Great writeup. I'd love to know more about how the Supervisor works, and how it. "fork[s] a separate process for each supervised worker/dispatcher/scheduler".
In a Rails app served with Puma, I've always had a hard time understanding what would be the canonical way for having a loop doing some periodic work.
I know Puma has plugin support but I don't see much documentation there.
Forking a process / threads is something that we're used having Rails / Puma take care for us.
Pressed for time and without having time to deep dive, we ended up settling with sidekiq-cron, and it's been serving us so nicely.
Under the hood, it uses good ol' fork and keeps track of the generated process IDs.
It's surprisingly simple. You can check out the relevant source here: https://github.com/rails/solid_queue/blob/main/lib%2Fsolid_q...

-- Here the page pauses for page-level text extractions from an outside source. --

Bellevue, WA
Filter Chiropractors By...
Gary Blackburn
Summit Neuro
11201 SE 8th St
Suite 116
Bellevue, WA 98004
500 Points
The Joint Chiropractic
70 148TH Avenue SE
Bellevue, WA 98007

Author here. What a pleasant surprise to see this on HN!
Happy to answer any questions.
thanks for this write up.
some of us are happy rails users so more rails content is always welcome
I briefly worked at a YC company that was a ruby shop. Their answer to every performance problem was to stick it on a queue. There were, I don’t know, dozens of them. Then they decided they needed to be multi-region, because reasons. But the queues weren’t set up to be multi-region, so they built an entirely new service that’s job was to decide which queue in which region jobs needed to go on. So now you had jobs crisscrossing datacenters and tracking any issue became literally impossible. Massively turned me off to both that company and ruby in general.
We were offloading to jobs every long running activity in the Elixir/Phoenix project I've been working on years ago. There is no other way. The response to a web request must complete in a short time and free the server for further requests.
We solved debugging by sending all log lines to a centralized server. We were running on the Google cloud.
We were not multiregion though.
My current Rails project uses sidekiq a lot to send mail, generate PDFs, any activity that does not have to necessarily complete before we return the response. We keep the interactive web app up to date by websockets and with callbacks for clients using our public API. I don't think we would have done it differently in any other language.
By the way, we built our slimmer version of sidekiq for Elixir because the language plus the OTP libraries have a lot of functionality but we still need to persist jobs, retry them even after a complete reboot, exponential back off, etc.
Bad architecture can happen in any language. I don't see how the language choice could ever protect you against the described structural problem you built.
Also you will see that the answer to most actual performance problems tend to be queues even in other languages. At least in mature places - mostly because it is possible to inspect what a queue is doing. Though it will of course be a problem if it is part of a big spaghetti architecture.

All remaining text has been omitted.